Just know we truly are trying to help your kids - not TORTURE them!  Please give us a chance! A few years ago, I began working with a three year old boy and he cried A LOT every time we expected him to transition from play to the table.  He would walk on his own to the table and sit, but then cry for at least 5-10mins per transition.  Mom or Dad would peek in (without the little boy knowing) and check on him - as any parent would want to.  After a few weeks, the length of the crying shortened and after a few months it was rarely seen at all.  After working in the house for over a year the mom said to me one day "You know, when you first started I told my husband that our son was loudest and cried the longest when you (compared to the other therapists in the house) were here.  At first, I thought it was because you were a bad match for him.  A year later, I realize that he now has a better relationship with you than the other therapists and you're able to get more out of him.  Thanks for making my son cry."  Maybe worded funny - but it touched me.

2. We teach rote skills.
Yes, sometimes we do teach rote skills BUT this can be for different reasons.  Firstly, we sometimes teach rote skills for safety reasons (ie, the child's address, phone number, mom's name, etc).  Sometimes we teach rote skills for daily living (ie, washing hands).  Many children with ASD learn best when rules or rote instructions are given to them and some of us believe this can come in handy at appropriate times - like safety and daily living skills.  
To understand ABA is to know that we are TEACHING KIDS HOW TO LEARN.  Yes, sometimes we teach the basics in a rote manner, but only to get to more advanced and creative learning later.  You'll see this is most preschools or kindergartens for typical kids.
A GREAT therapist will not teach your kids rote social skills, though.  We obviously don't want children speaking to each other like robots.  We want them to learn how to interact and read others.  But first sometimes we need to figure out how they learn best and sometimes this involves teaching rote skills.  Just know it's used as a means to ends when it is used - it is not the final product.

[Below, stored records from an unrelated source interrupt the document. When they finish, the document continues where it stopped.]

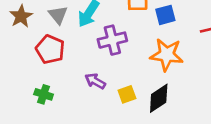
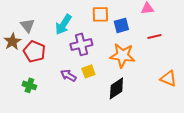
gray triangle: (58, 15) -> (27, 25), moved
brown star: (21, 16) -> (12, 41), moved
yellow square: (127, 94) -> (88, 71), moved

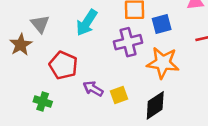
purple cross: (81, 44) -> (128, 42), moved
red pentagon: (34, 51) -> (63, 65), moved
yellow square: (88, 71) -> (119, 95), moved

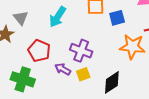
purple cross: (128, 42) -> (81, 51), moved, turned 35
orange star: (163, 63) -> (132, 47), moved
green cross: (43, 102) -> (23, 79), size x1.6

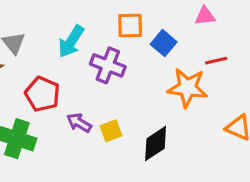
blue square: (117, 18) -> (164, 43), turned -35
purple cross: (81, 51) -> (108, 65), moved

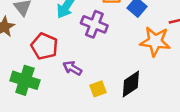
yellow square: (111, 131) -> (98, 89), moved

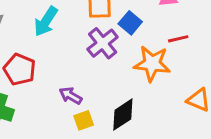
purple cross: (94, 24) -> (103, 43), moved, turned 30
purple arrow: (72, 68) -> (71, 96), moved

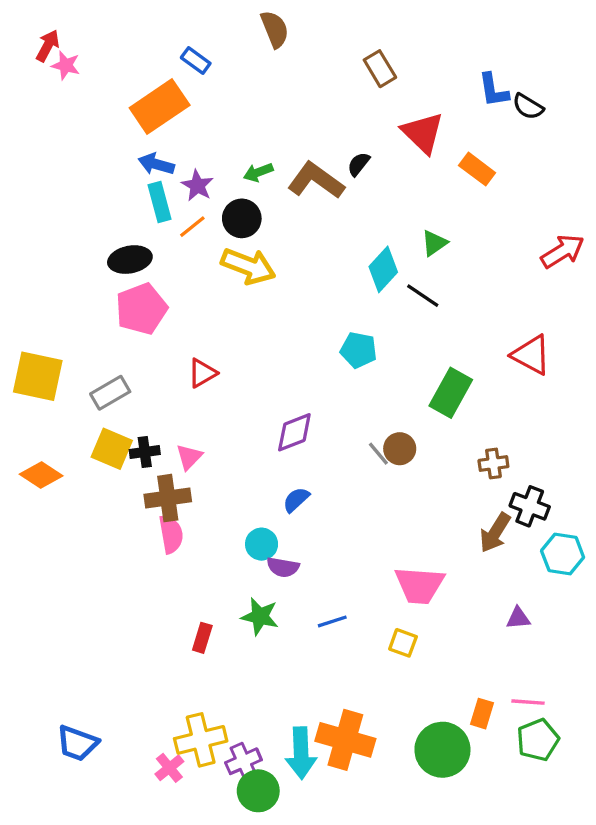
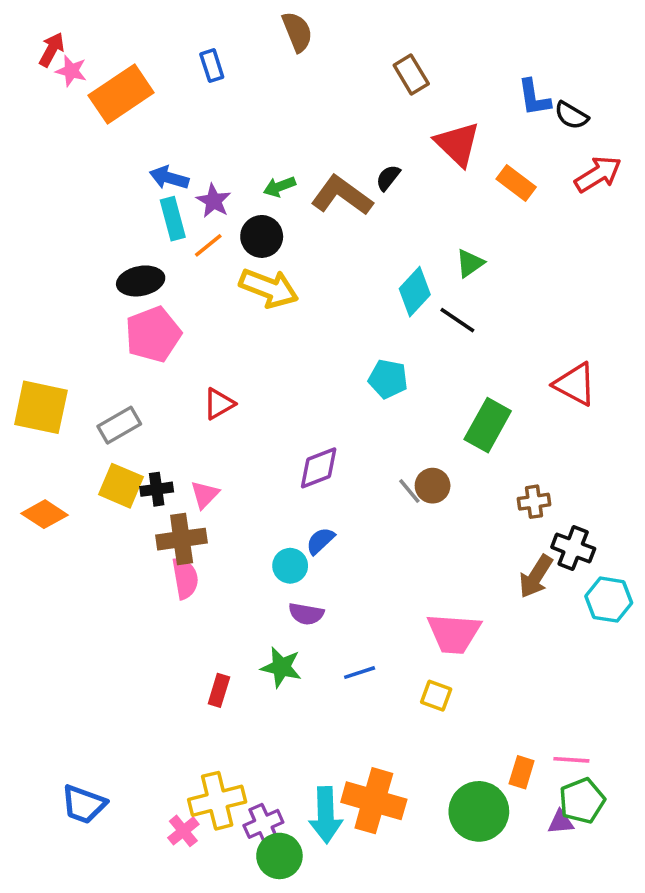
blue rectangle: (196, 60) -> (212, 66), turned 36
orange rectangle: (160, 107) -> (121, 94), moved
red arrow: (563, 251) -> (598, 174), moved
cyan circle: (262, 544) -> (290, 566), moved
purple triangle: (518, 618) -> (561, 822), moved

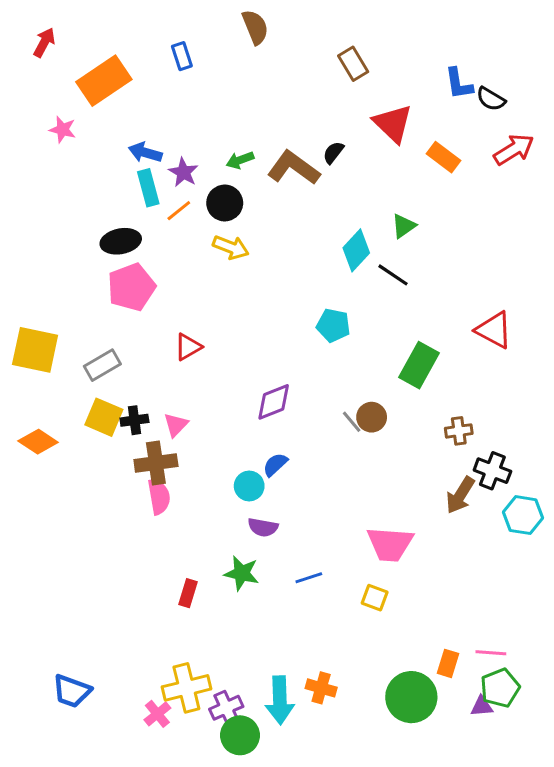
pink star: (71, 71) -> (63, 130), moved
yellow arrow: (269, 288) -> (231, 247), size x0.7
orange cross: (374, 801) -> (321, 688), size x0.6

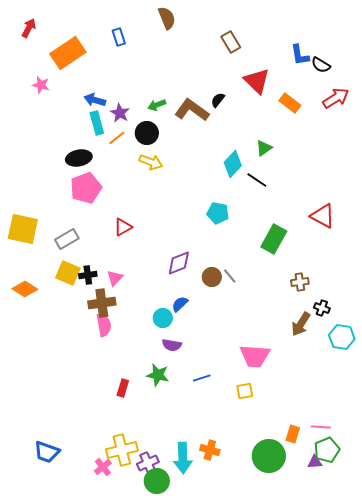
brown circle: (372, 417) -> (212, 277), moved
black cross: (492, 471) -> (322, 308), size x0.7
yellow square: (375, 598) -> (245, 391), turned -30

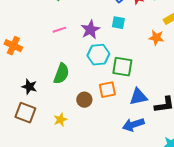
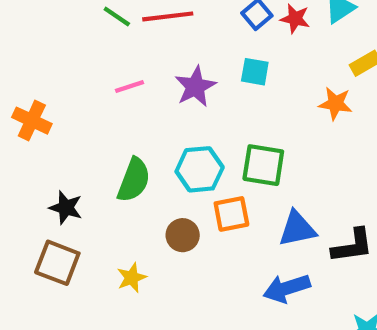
cyan hexagon: (98, 55) -> (200, 169), moved

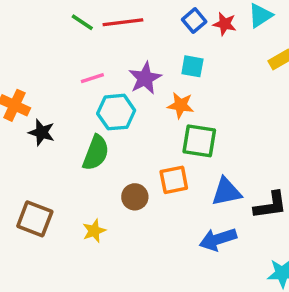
orange star: (335, 104) -> (181, 105), moved
cyan hexagon: (200, 169) -> (116, 112), moved
black star: (66, 208) -> (42, 132), moved

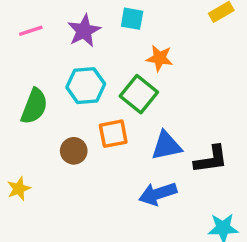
orange star: (181, 105) -> (160, 58), moved
cyan hexagon: (116, 112) -> (86, 86), moved
green square: (199, 141) -> (139, 94), turned 30
yellow star: (94, 231) -> (19, 189), moved

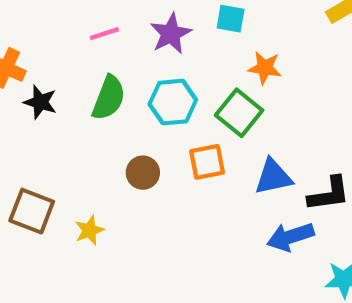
green semicircle: (34, 106) -> (109, 98), moved
brown circle: (74, 151) -> (143, 173), moved
blue arrow: (158, 194) -> (290, 237), moved

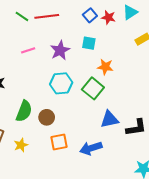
green semicircle: (109, 98) -> (24, 111), moved
orange square: (207, 162) -> (59, 142), moved
blue arrow: (290, 237) -> (91, 148), moved

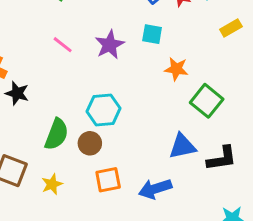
pink line: (28, 50) -> (63, 45), turned 56
cyan hexagon: (61, 83) -> (104, 110), moved
green square: (93, 88) -> (207, 101), moved

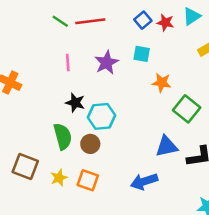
pink line: (63, 45) -> (68, 63), turned 48
black star: (17, 93) -> (75, 103), moved
green semicircle: (57, 134) -> (63, 136), turned -36
orange square: (108, 180) -> (88, 180), moved, turned 30

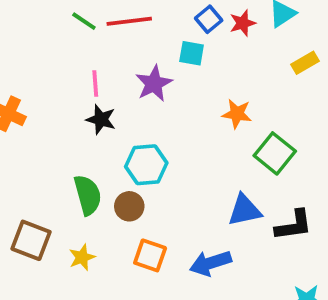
red star: (165, 23) -> (243, 23), turned -30
cyan square: (142, 54) -> (192, 53), moved
black star: (75, 103) -> (101, 119), moved
orange square: (88, 180) -> (150, 255), moved

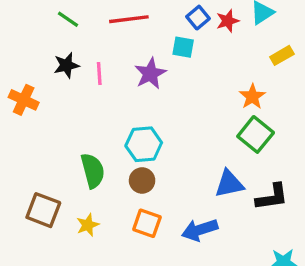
green line: (84, 21) -> (68, 19), moved
orange star: (237, 114) -> (252, 97), moved, turned 30
black star: (101, 119) -> (66, 65), moved, turned -30
brown circle: (129, 206) -> (142, 180), moved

3. We ONLY do Drills at the Table

No way!  A GREAT therapist should do WAY more than just discrete trial training.  Yes, this is a major part of the therapy, but it certainly isn't the only part.  Your therapist should also be working on social skills, daily living skills, and play skills. Of course, each program differs depending on your child's needs. If you pay attention and you have a GREAT therapist, he or she should be working to generalize skills learned as drills, away from the table. For example, if your child is learning to correctly label (either receptively or expressively) his family in pictures, your therapist should be pointing to mom and dad and either labeling them his or herself of having your child label them.  When your child is away from the table and playing, your therapist should also be away from the table and playing!

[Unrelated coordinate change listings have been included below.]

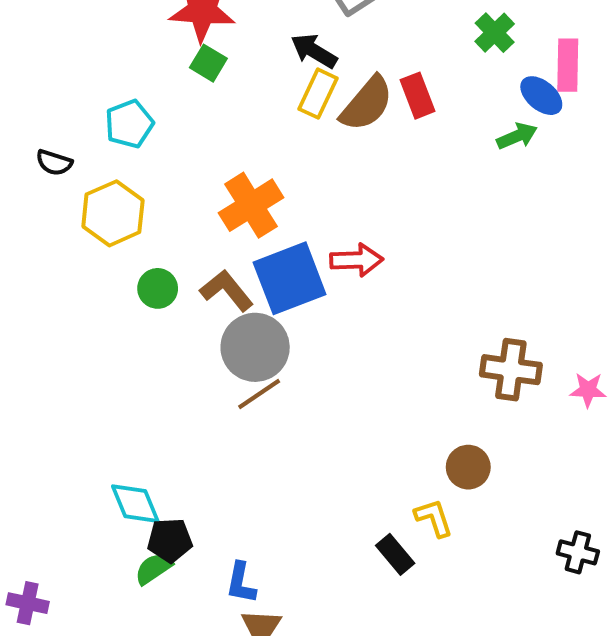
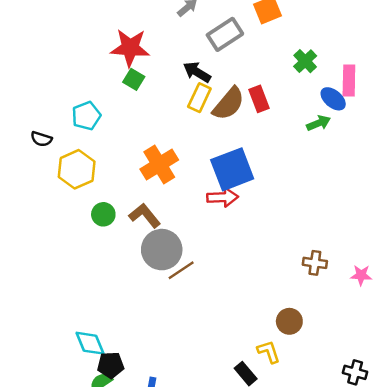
blue square: (290, 278) -> (232, 169), moved
brown cross: (511, 370) -> (315, 263), size x0.7
brown line: (259, 394) -> (181, 270), moved

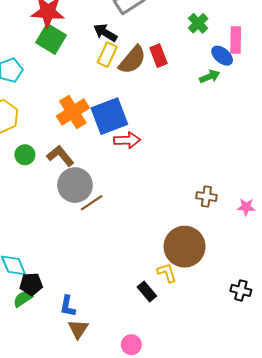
green square: (134, 79) -> (51, 39), size x1.6
blue square: (232, 169) -> (109, 116), moved
brown circle: (289, 321) -> (185, 247), size x1.8

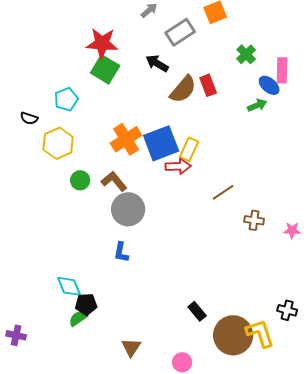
yellow rectangle: (107, 55) -> (189, 149), moved
brown line: (92, 203) -> (223, 192), moved
brown circle: (185, 247) -> (233, 335), moved
yellow L-shape: (167, 273) -> (260, 333), moved, size x1.5
blue L-shape: (68, 306) -> (121, 252), moved

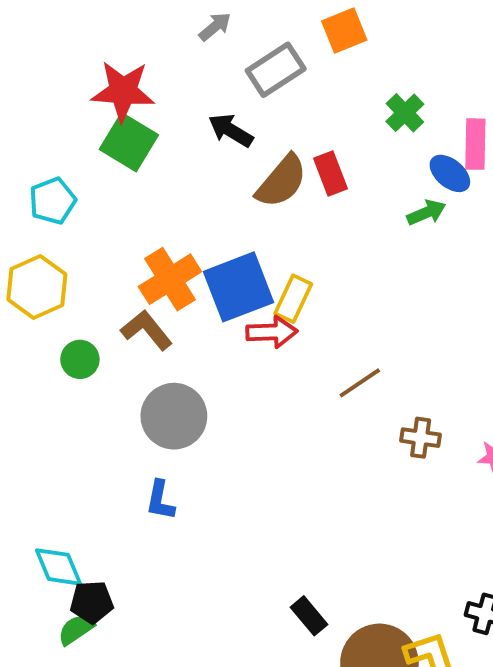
brown L-shape: (114, 181) -> (146, 330), moved

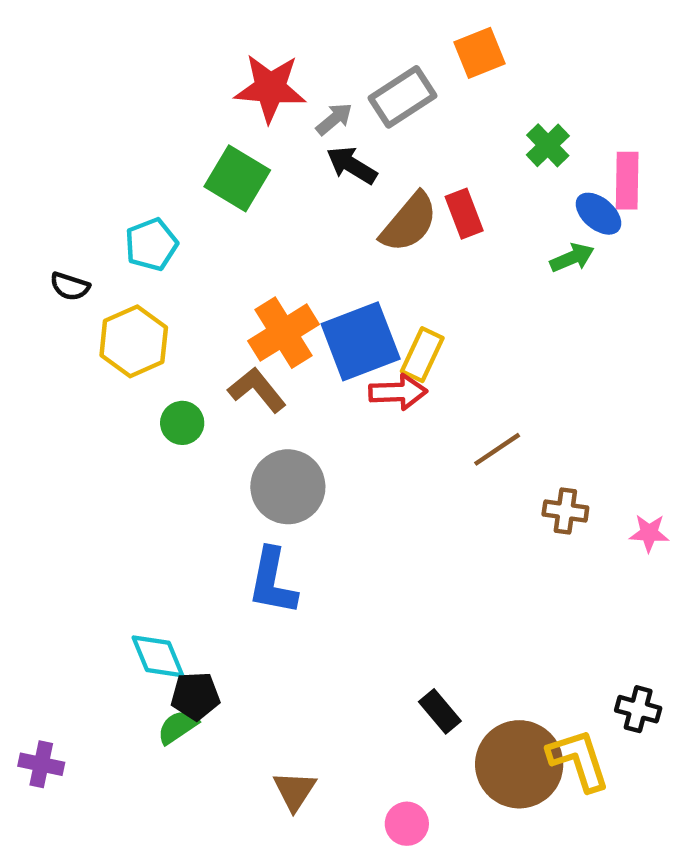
gray arrow: (215, 27) -> (334, 119), moved
red star: (123, 91) -> (270, 88), moved
blue L-shape: (160, 500) -> (272, 581), size x1.5

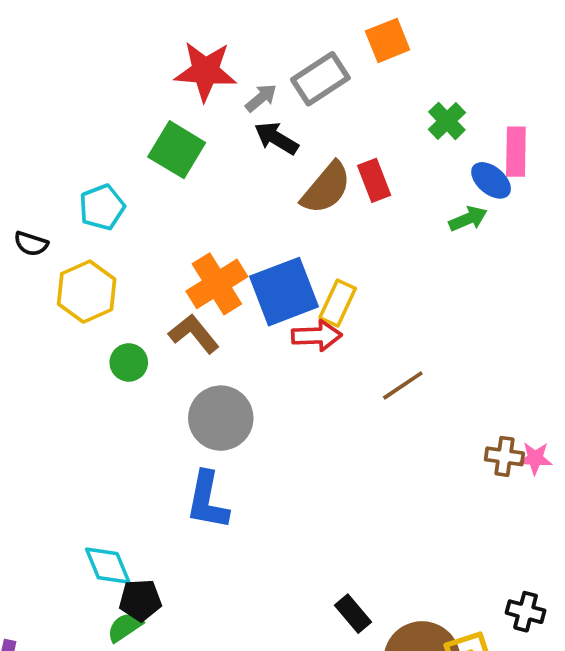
brown cross: (565, 511) -> (504, 456), moved

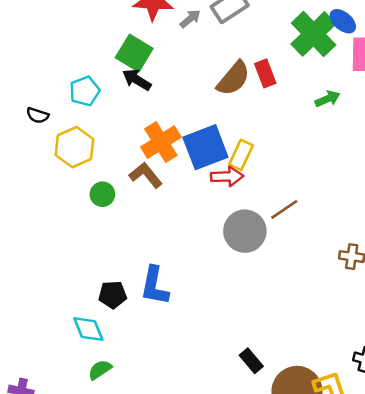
green cross: (447, 121) -> (314, 34), size x1.8
black arrow: (276, 138) -> (137, 80), moved
blue ellipse: (491, 180) -> (343, 21), moved
gray circle: (221, 418) -> (245, 231), moved
black pentagon: (140, 600) -> (113, 295), moved

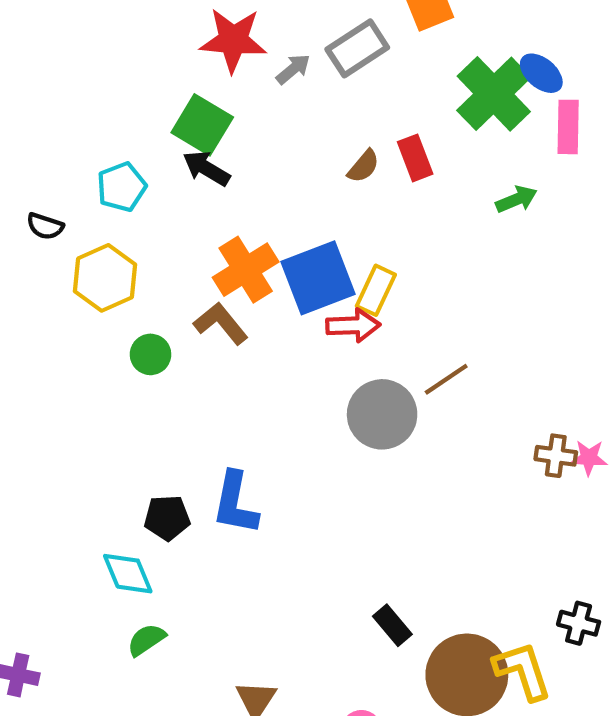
brown semicircle: (233, 78) -> (363, 166), size x0.6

4. We Don't Work Well with Others

I've heard that ABA therapists don't get along with Speech Therapists, OTs, DAN doctors, PTs, or classroom teachers.  From a professional aspect, this shouldn't be true EVER.  It is hugely important that the major players in your child's life work cohesively as a team unit.  How silly for your therapist to not be implicating skills being worked on at school while at home!  The best thing anyone can do for your child is help them to generalize skills - the best way to do this is to incorporate the skills in a multitude of settings.  
If the people in your child's life aren't working together - make them! As a parent, don't ever feel you can't speak up!